Some NSCAD University students and alumni are sounding the alarm on what they call worsening conditions at the arts school, believing “nothing will change unless we take action against the university.”
The “Action Against NSCAD” campaign began after the launch of an Instagram profile, where past and present students anonymously submit experiences they say show them being “negatively affected, mistreated, or discriminated against by NSCAD University.”
Of the 60 posts shared since Sunday, some accuse professors of refusing to recognize disability accommodations, asking racialized students to “speak on behalf of cultural appropriations,” misgendering and racial profiling.
Campaign calling for transparency and accountability
An organizer of the Action Against NSCAD campaign spoke with CityNews Halifax on the condition of anonymity out of fear of retribution from the university.
The organizer said they believe NSCAD suffers from “huge disorganization in terms of communication [from] the administration.” Instead, they say students were being constantly redirected to other administrators, leaving them “to deal with the consequences of misinformation.”

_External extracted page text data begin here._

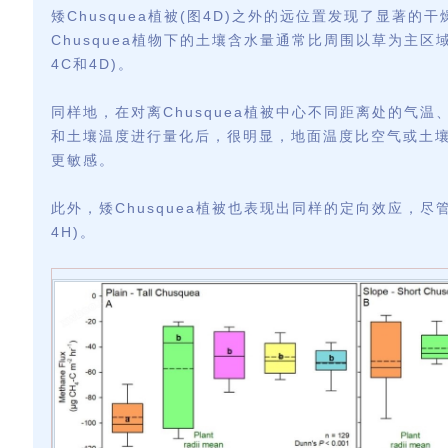
矮Chusquea植被(图4D)之外的远位置发现了显著的
Chusquea植物下的土壤含水量通常比周围以草为主区域
4C和4D)。
同样地，在对离Chusquea植被中心不同距离处的气温
和土壤温度进行量化后，很明显，地面温度比空气或土
更敏感。
此外，矮Chusquea植被也表现出同样的定向效应，尽
4H)。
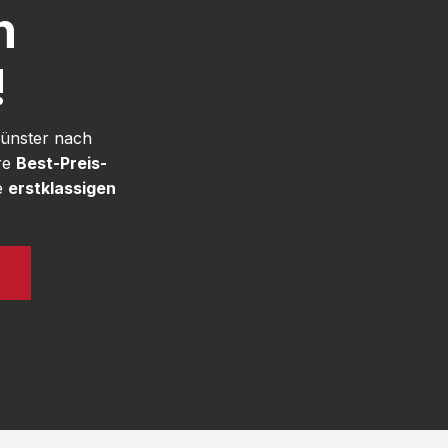
h
!
Münster nach
re
Best-Preis-
e
erstklassigen
N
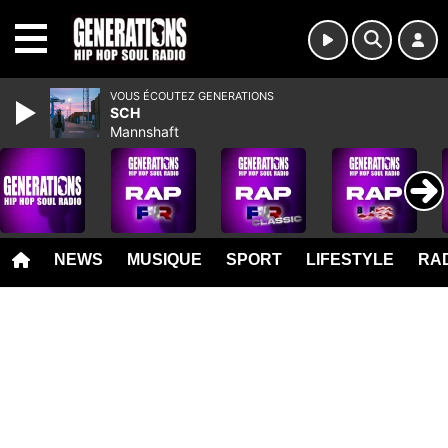
MENU
VOUS ÉCOUTEZ GENERATIONS
SCH
Mannshaft
NEWS
MUSIQUE
SPORT
LIFESTYLE
RAD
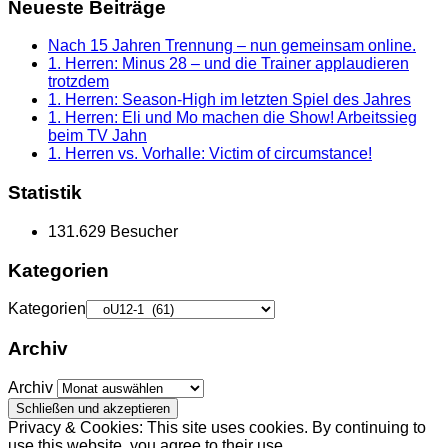
Neueste Beiträge
Nach 15 Jahren Trennung – nun gemeinsam online.
1. Herren: Minus 28 – und die Trainer applaudieren
trotzdem
1. Herren: Season-High im letzten Spiel des Jahres
1. Herren: Eli und Mo machen die Show! Arbeitssieg
beim TV Jahn
1. Herren vs. Vorhalle: Victim of circumstance!
Statistik
131.629 Besucher
Kategorien
Kategorien
Archiv
Archiv
Privacy & Cookies: This site uses cookies. By continuing to
use this website, you agree to their use.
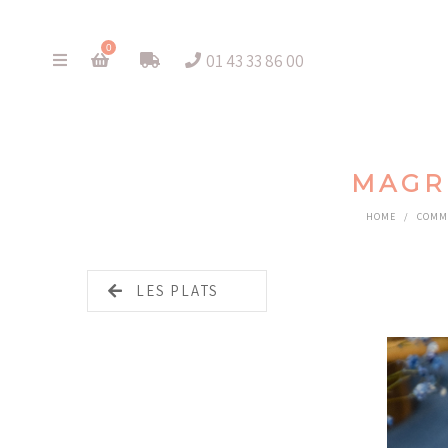
0
01 43 33 86 00
MAGR
HOME
/
COMM
LES PLATS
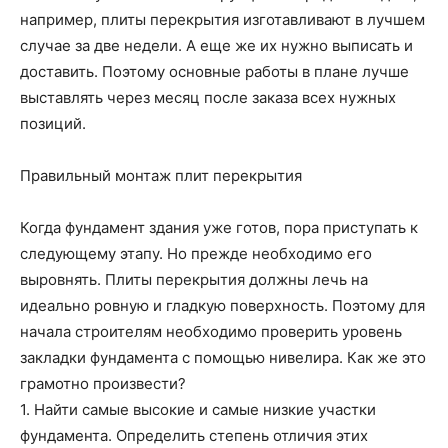
например, плиты перекрытия изготавливают в лучшем
случае за две недели. А еще же их нужно выписать и
доставить. Поэтому основные работы в плане лучше
выставлять через месяц после заказа всех нужных
позиций.
Правильный монтаж плит перекрытия
Когда фундамент здания уже готов, пора приступать к
следующему этапу. Но прежде необходимо его
выровнять. Плиты перекрытия должны лечь на
идеально ровную и гладкую поверхность. Поэтому для
начала строителям необходимо проверить уровень
закладки фундамента с помощью нивелира. Как же это
грамотно произвести?
1. Найти самые высокие и самые низкие участки
фундамента. Определить степень отличия этих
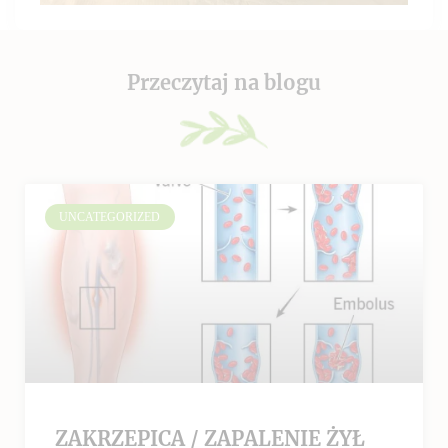
Przeczytaj na blogu
UNCATEGORIZED
ZAKRZEPICA / ZAPALENIE ŻYŁ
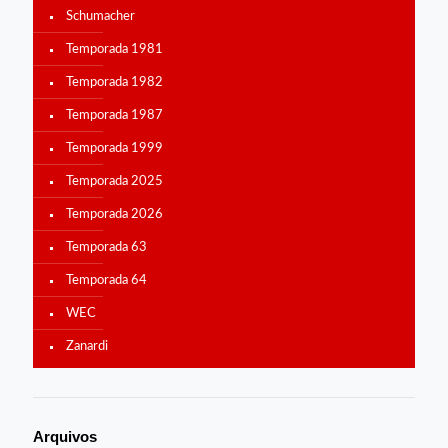
Schumacher
Temporada 1981
Temporada 1982
Temporada 1987
Temporada 1999
Temporada 2025
Temporada 2026
Temporada 63
Temporada 64
WEC
Zanardi
Arquivos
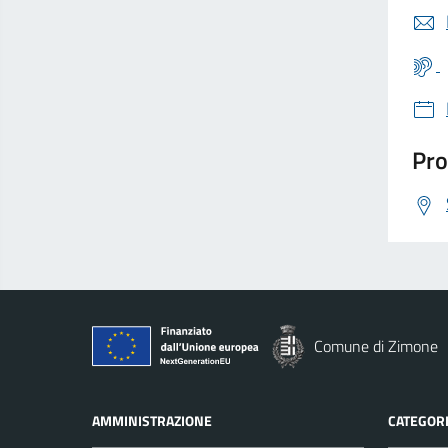
Pro
Comune di Zimone
AMMINISTRAZIONE
CATEGORI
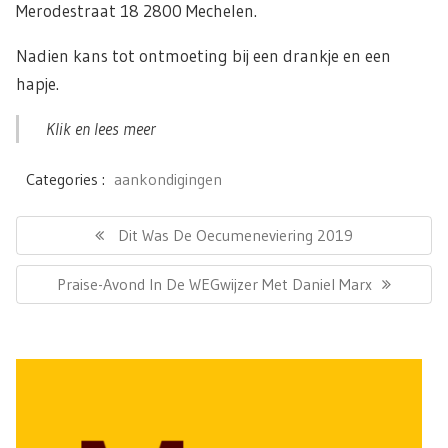
Merodestraat 18 2800 Mechelen.
Nadien kans tot ontmoeting bij een drankje en een
hapje.
Klik en lees meer
Categories :
aankondigingen
Bericht
navigatie
Previous
Dit Was De Oecumeneviering 2019
Post:
Next
Praise-Avond In De WEGwijzer Met Daniel Marx
Post:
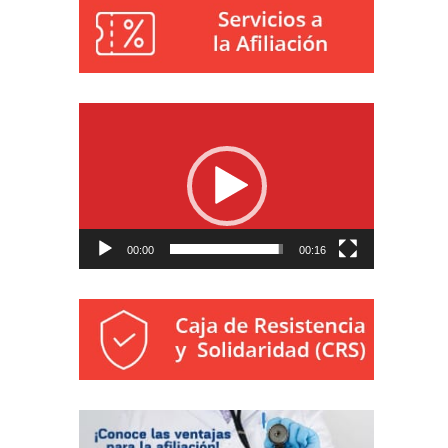
Reproductor
de
vídeo
00:00
00:16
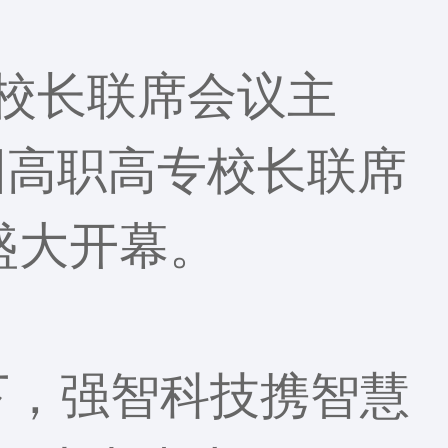
高专校长联席会议主
国高职高专校长联席
盛大开幕。
题下，强智科技携智慧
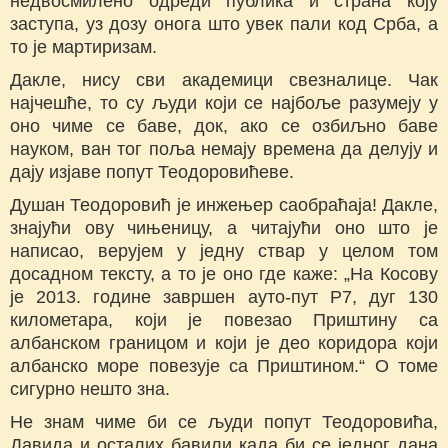
недвосмилено одреди публика и страна коју
заступа, уз дозу онога што увек пали код Срба, а
то је мартиризам.
Дакле, нису сви академици свезналице. Чак
најчешће, то су људи који се најбоље разумеју у
оно чиме се баве, док, ако се озбиљно баве
науком, ван тог поља немају времена да делују и
дају изјаве попут Теодоровићеве.
Душан Теодоровић је инжењер саобраћаја! Дакле,
знајући ову чињеницу, а читајући оно што је
написао, верујем у једну ствар у целом том
досадном тексту, а то је оно где каже: „На Косову
је 2013. године завршен ауто-пут Р7, дуг 130
километара, који је повезао Приштину са
албанском границом и који је део коридора који
албанско море повезује са Приштином.“ О томе
сигурно нешто зна.
Не знам чиме би се људи попут Теодоровића,
Давида и осталих бавили када би се једног дана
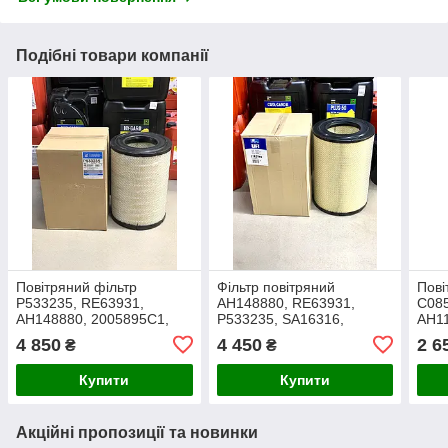
Подібні товари компанії
Повітряний фільтр
Фільтр повітряний
Пові
P533235, RE63931,
AH148880, RE63931,
C08
AH148880, 2005895C1,
P533235, SA16316,
AH11
SA16316, RS3530,
AF25033M, 46745,
RE50
4 850
4 450
2 6
₴
₴
AF25033
27E2100, RS3530 на John
SAC
Deere (OE:Case)
Купити
Купити
Акційні пропозиції та новинки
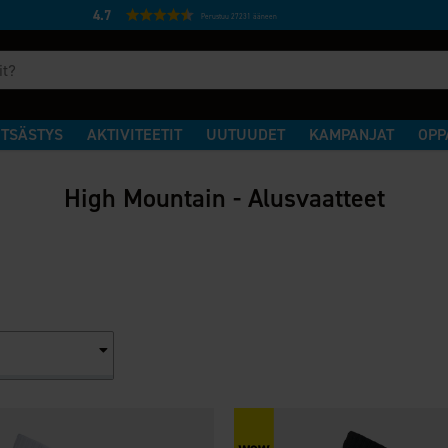
4.7
Perustuu 27231 ääneen
TSÄSTYS
AKTIVITEETIT
UUTUUDET
KAMPANJAT
OPP
High Mountain - Alusvaatteet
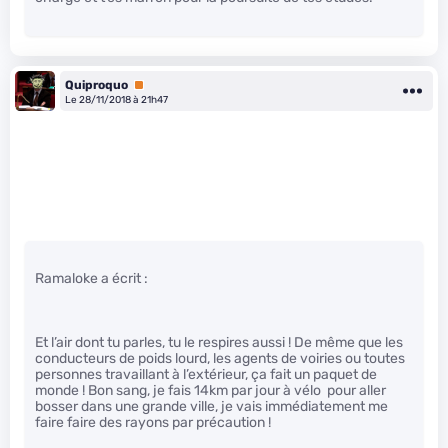
Quiproquo
Premium
Le 28/11/2018 à 21h47
Ramaloke a écrit :
Et l’air dont tu parles, tu le respires aussi ! De même que les
conducteurs de poids lourd, les agents de voiries ou toutes
personnes travaillant à l’extérieur, ça fait un paquet de
monde ! Bon sang, je fais 14km par jour à vélo pour aller
bosser dans une grande ville, je vais immédiatement me
faire faire des rayons par précaution !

The campaign is calling for more “transparency and accountability” from the university’s administration, as well as reforms to prevent discrimination against students.
Some of the submissions appear to be directly related to anti-Asian racism, affecting the large population of East Asian students at the school.
“A lot of them are discriminated against in different ways, especially when it comes to their language and the way they communicate,” the organizer explained, noting, “they get made fun of because English is not their first language.”
The campaign is also calling on the university to better serve its international students, who pay significantly higher tuition rates than domestic students.
They also spoke of a “lack of sensitivity from staff to non-binary and trans students.”
Additionally, the organizer noted much of NSCAD University remains inaccessible, as one of three buildings does not have an elevator, and some classrooms in a second building are only accessible by stairs.
The organizer added that they would encourage prospective students to rethink their options.
“Based on the way things that are now, I would encourage them to go to another institution.”
Students plan to gather at the Granville Court for a protest against the university's administration and staff on March 2.
NSCAD commits to making structural changes
In a statement to CityNews Halifax, NSCAD University says it is "offering sensitivity training for staff and faculty, increasing access to mental health resources and financial supports, and actively working to diversify our staff and faculty.”
“NSCAD is aware of the issues shared by students on social media, and they are concerning to everyone at the university. No student should feel unsafe or unsupported when attending school. We expect that those working for NSCAD will live and support our commitment to a respectful workplace and learning environment, where discrimination, in any form, is not tolerated,” Interim President Sarah McKinnon wrote.
“While we can’t respond to anonymous social media posts, we continue to encourage students who encounter any issues to reach out to us directly, so that we may investigate with due diligence,” she added.
The Nova Scotia College of Arts and Design, more commonly referred to as NSCAD University, has been the face of controversy over recent years. University president Aoife Mac Namara was fired without explanation in June 2020. According to an investigation by The Globe and Mail, she pushed back on ideas to “sell heritage buildings in exchange for a new campus,” against the wishes of the university’s Board of Directors.
The developer who would have been the beneficiary of the university’s move, chief executive officer of the Armour Group, Scott McCrea, went on to head the transition team of Nova Scotia’s newest premier, Tim Houston.
NOTE: This story has been updated to reflect that NSCAD is already offering sensitivity training for staff and faculty, increasing access to mental health resources and financial supports, and actively working to diversify staff. "We have, in fact, been working on some of them for more than a year," a statement form the school said.